Developer: Shift Up
Plataforma: PlayStation 5
Data de Lançamento: 26 de abril de 2024
Como já sabem e podem ler aqui no nosso site, tivemos a oportunidade de testar em primeira mão Stellar Blade, antes da demo do jogo ser lançada para o grande público. Devo confessar que ao jogar a demo, fiquei com a ideia que estávamos a jogar um trecho que estava descontextualizado da narrativa de EVE e companhia, mas, ao mesmo tempo, tinha receio que o jogo começaria mesmo assim e que, de alguma forma, a narrativa não criasse uma empatia, ligação e imersão ao jogador, se assim o fosse.
Infelizmente a segunda opção acabaria mesmo por acontecer, e aquilo que jogámos na demo, cuja progressão pode ser transposta para o jogo em si, era mesmo o início da aventura de EVE, Adam e depois Lilly. No fundo, senti que, na pele de Eve, tinha sido disparado da minha nave mãe para derrotar os Naytiba, uma espécie que tomou controlo da Terra, ou do que sobra dela, mas sem perceber como surgiram, porque é que surgiram e, quem somos afinal.
Geralmente estas perguntas conseguem criar mistério que, muitas vezes, são utilizadas nas narrativas para nos agarrar e motivar ao longo do jogo, mas aqui geram demasiada confusão para estabelecer essa ligação. Logo ao início, quando EVE é disparada para o planeta Terra, entramos num caos apocalíptico onde todo o seu esquadrão Aerotransportado é dizimado dos céus por forças desconhecidas, e quando aterram, vai praticamente todo o resto à vida, ficando apenas EVE, pois claro, e a sua companheira Tachy. Precisamente Tachy, qual Guerra dos Tronos, morre aos primeiros minutos de jogo a proteger EVE, uma morte que deveria criar uma sensação de choque, de perda e dor ao jogador, mas como não fazemos a mínima ideia de quem é Tachy e a sua ligação a EVE, o efeito da sua morte passa-nos ao lado.

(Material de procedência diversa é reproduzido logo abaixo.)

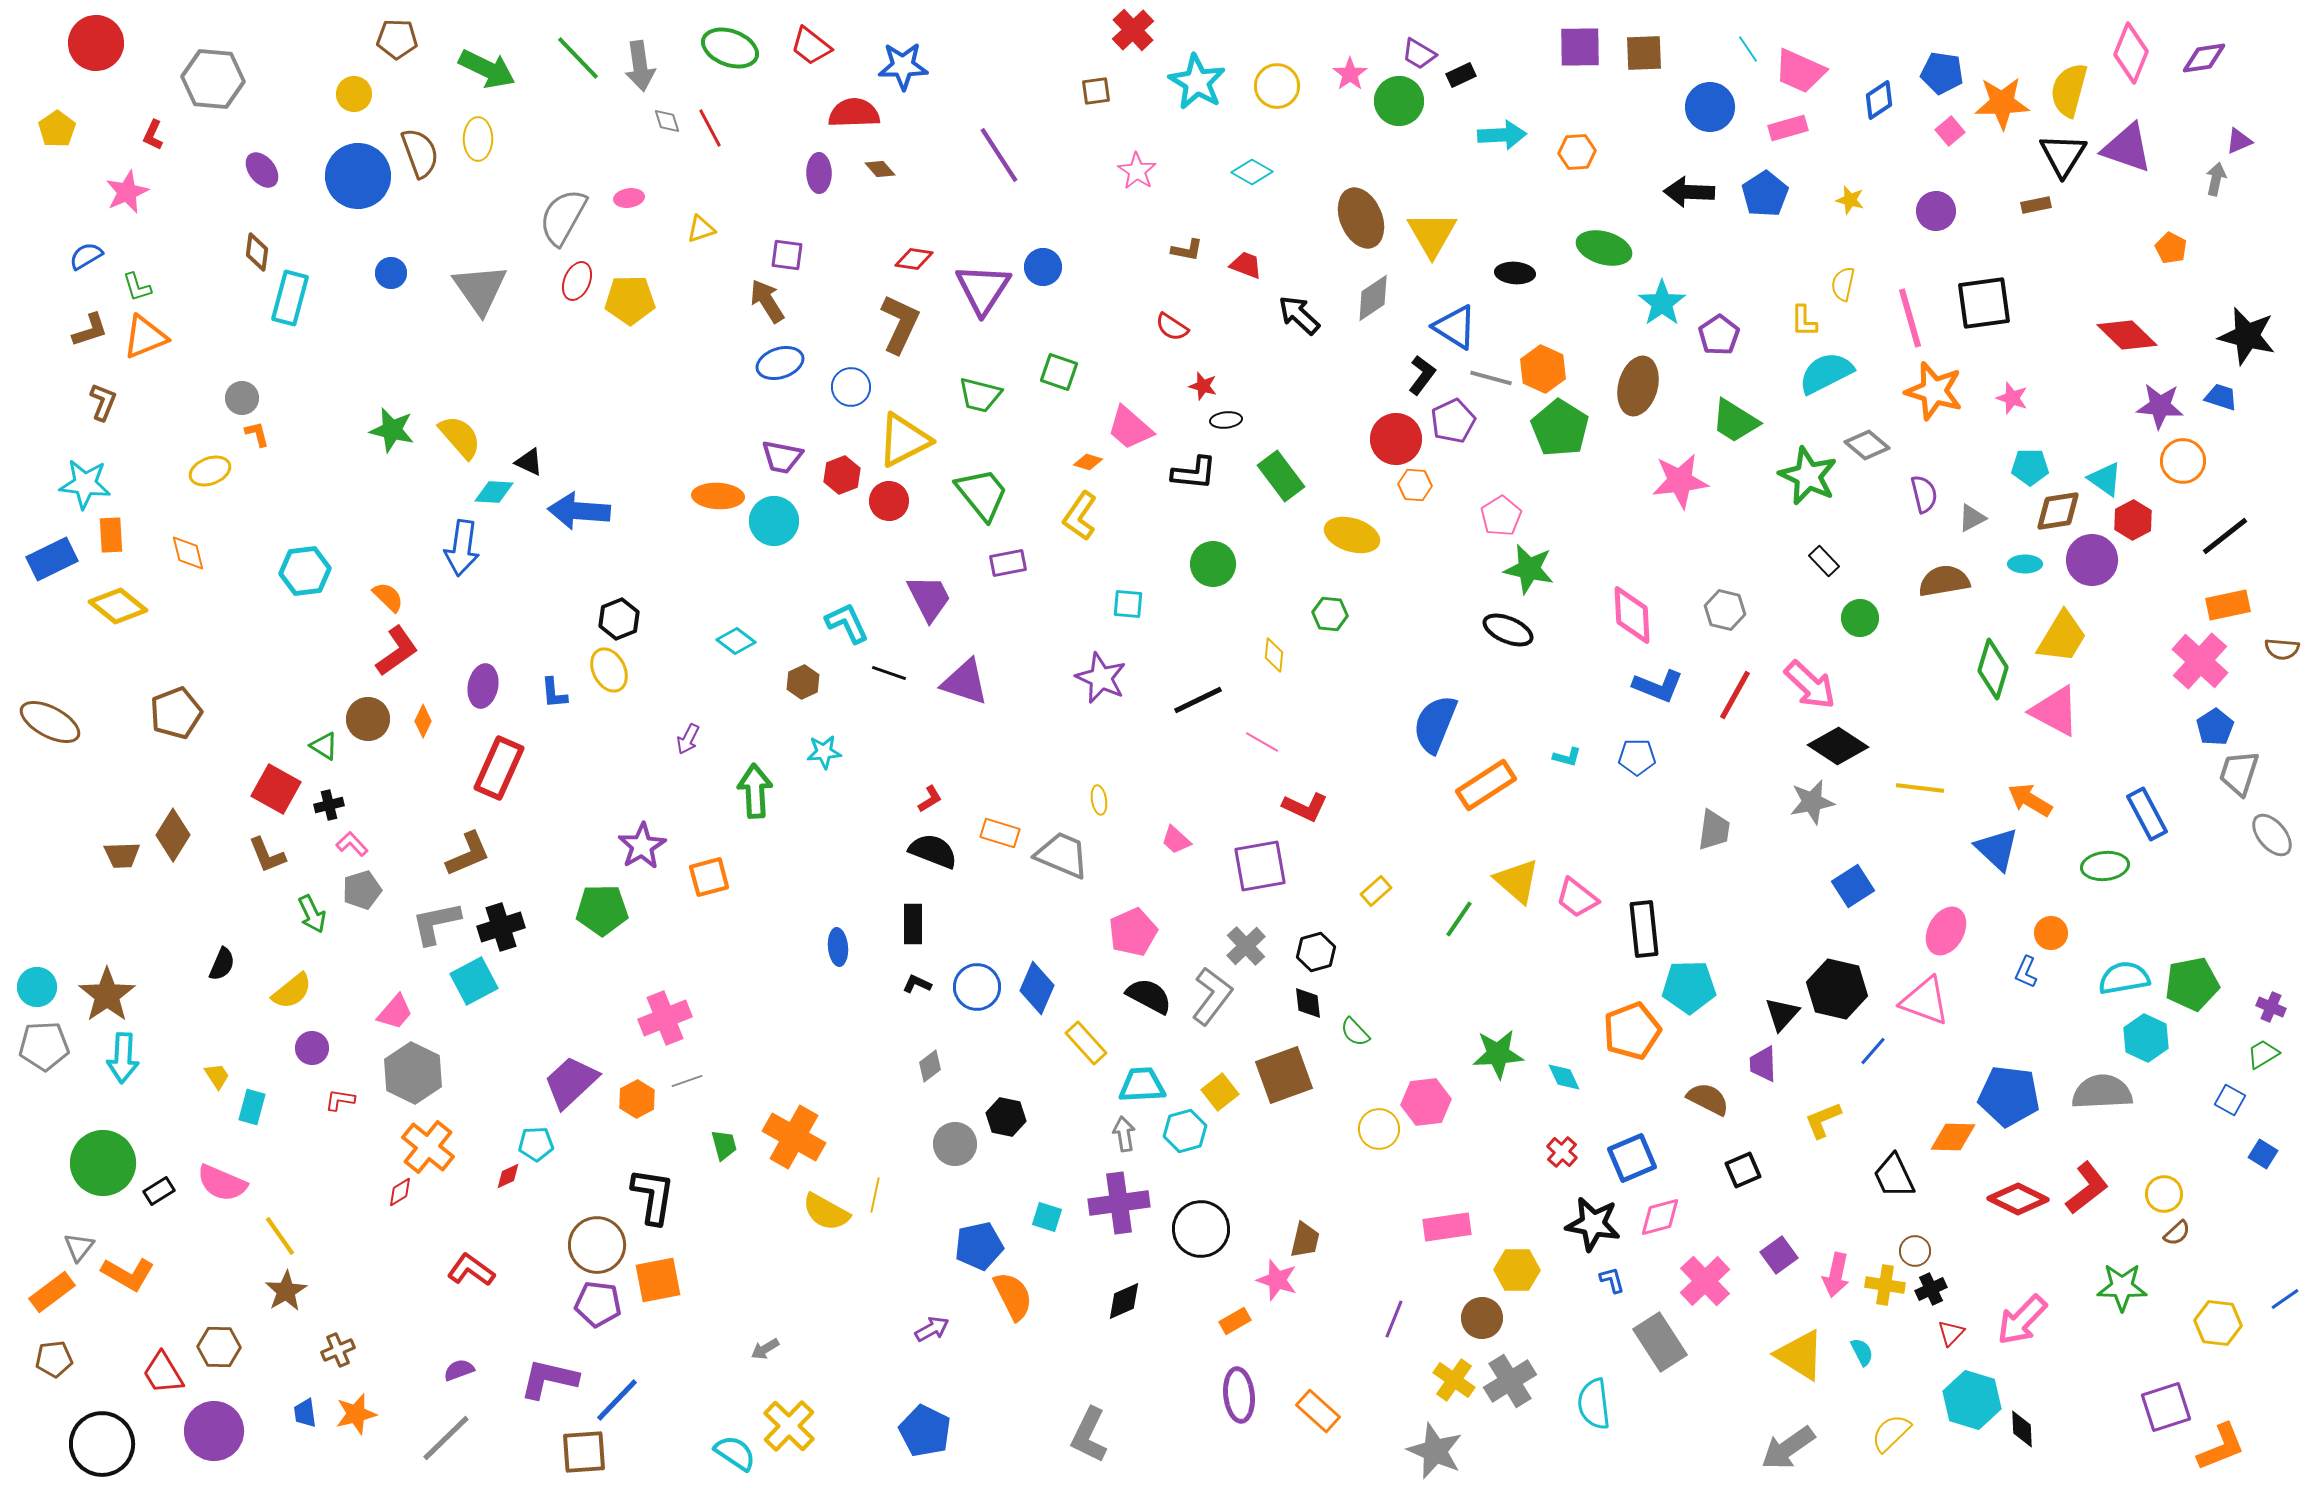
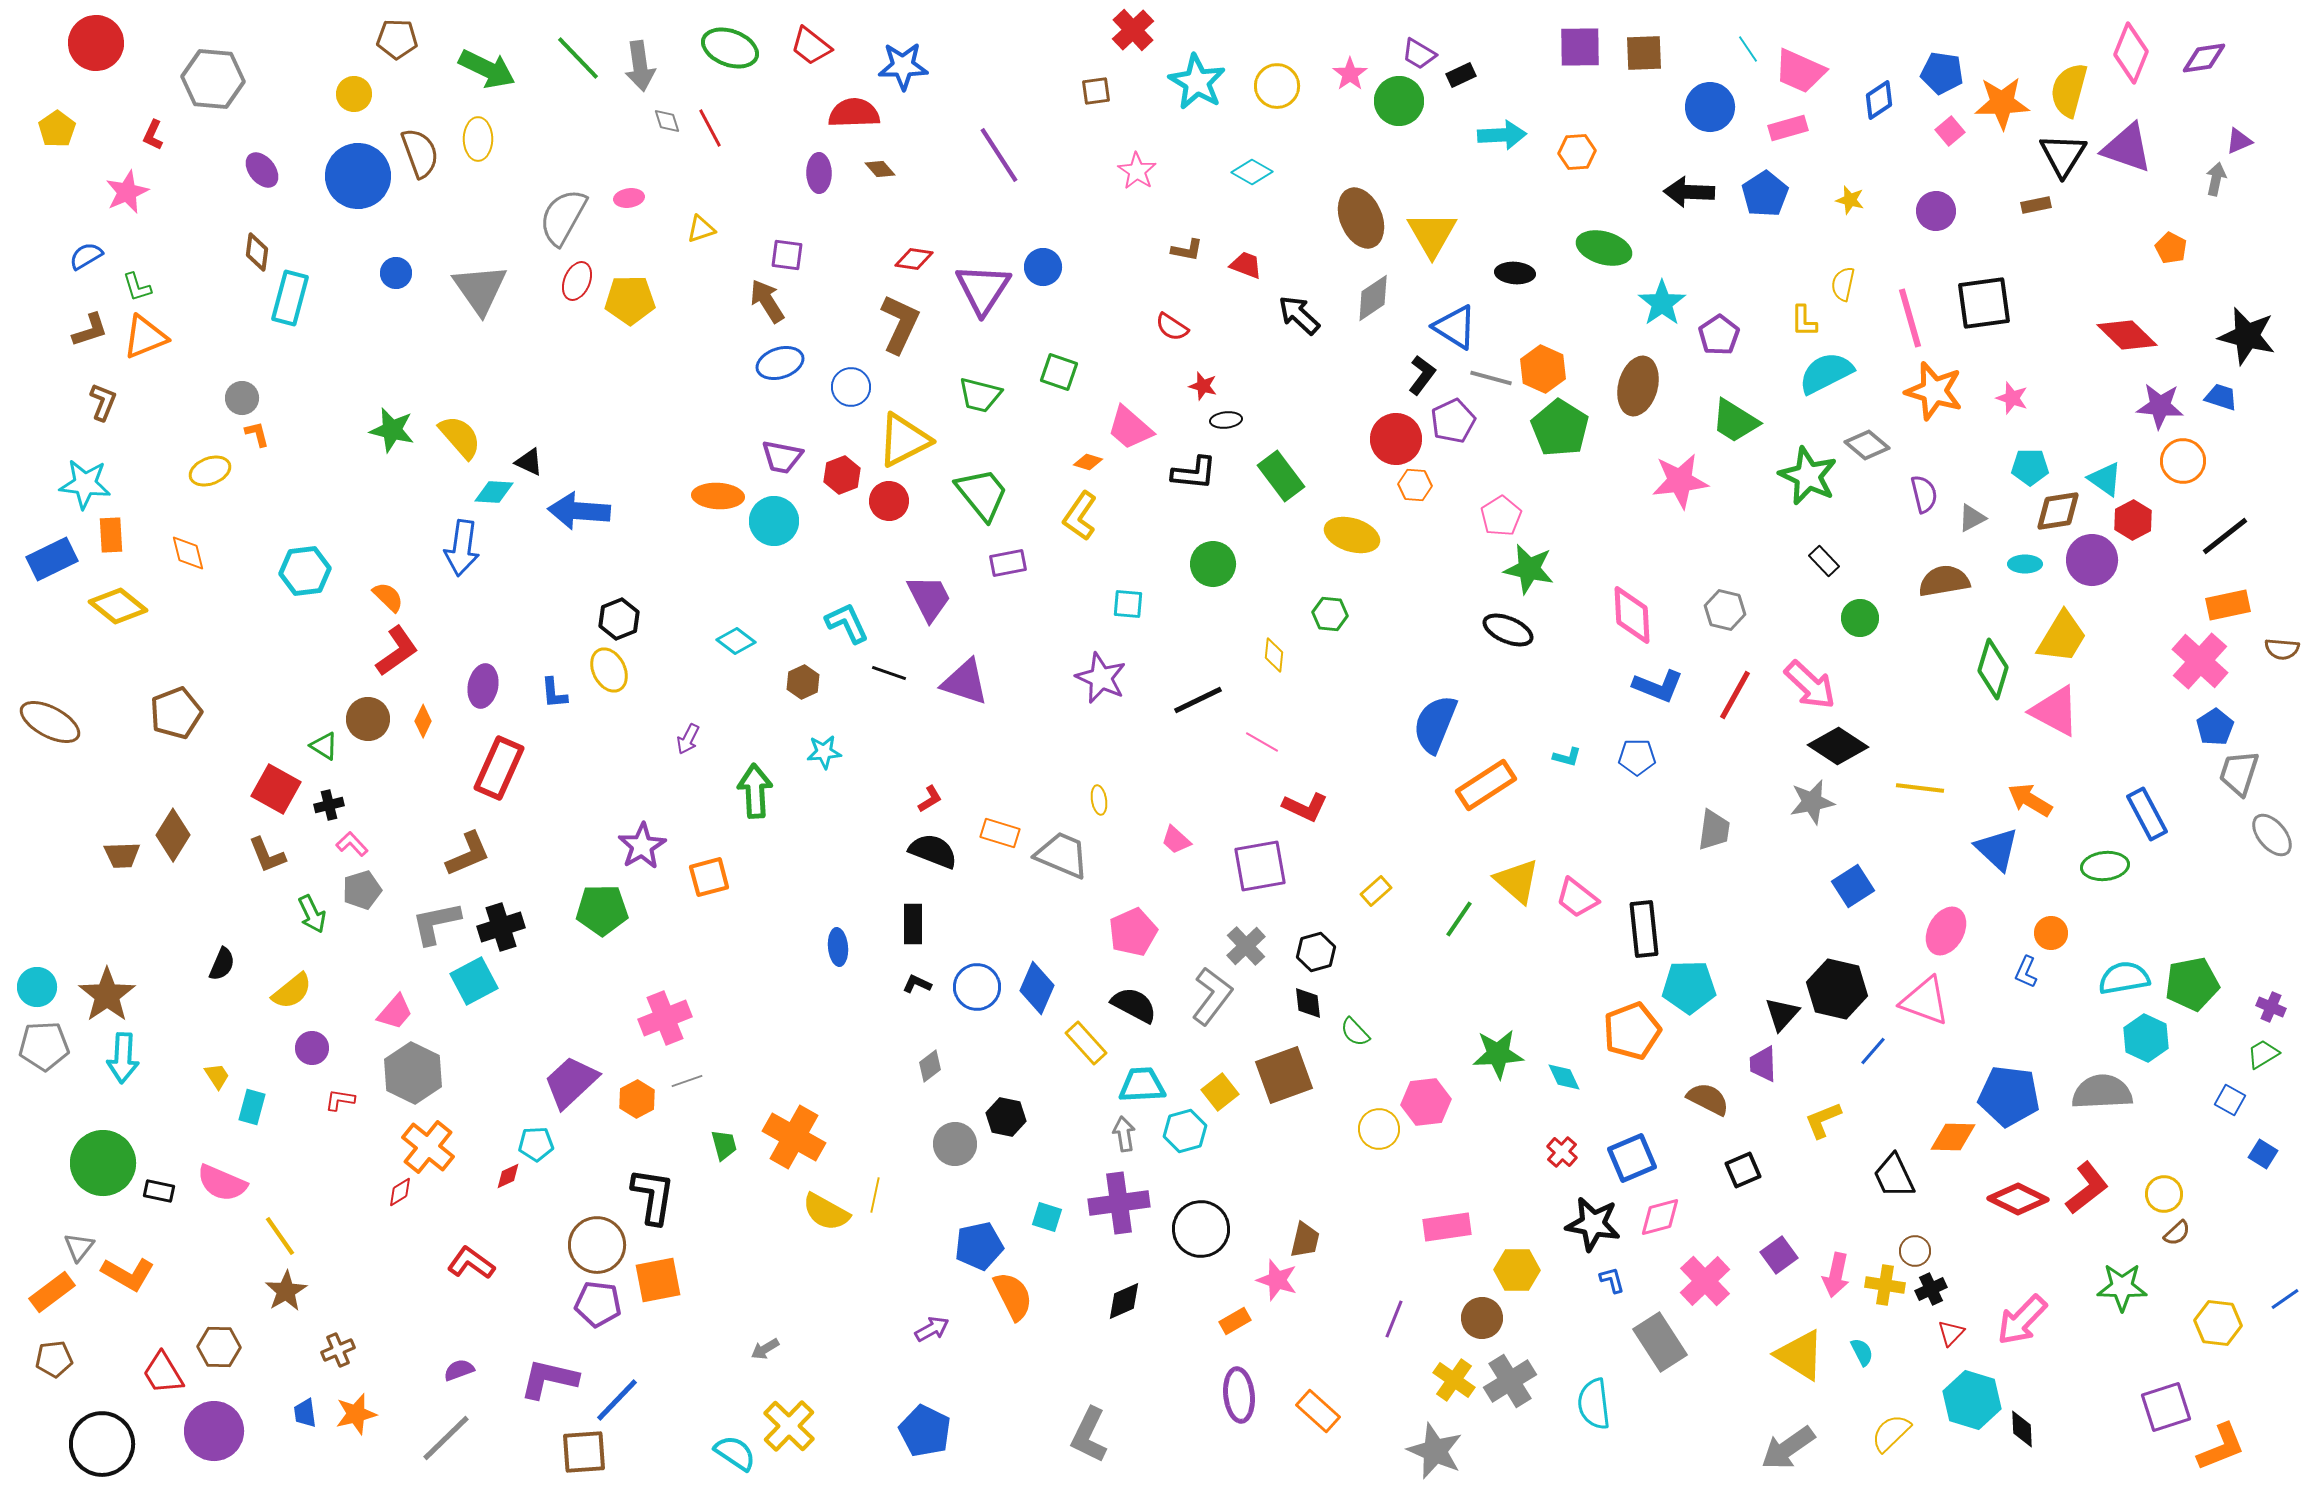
blue circle at (391, 273): moved 5 px right
black semicircle at (1149, 996): moved 15 px left, 9 px down
black rectangle at (159, 1191): rotated 44 degrees clockwise
red L-shape at (471, 1270): moved 7 px up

Felizmente, a SHIFT UP deve ter percebido que não tinha enquadrado bem Stellar Blade na demo e lançou um Comic onde relata a história das duas antes dos eventos do jogo, mas para mim, que já estava a terminar o mesmo quando saiu o Comic, devo confessar que foi tarde de mais para não incluir esta problemática na minha análise.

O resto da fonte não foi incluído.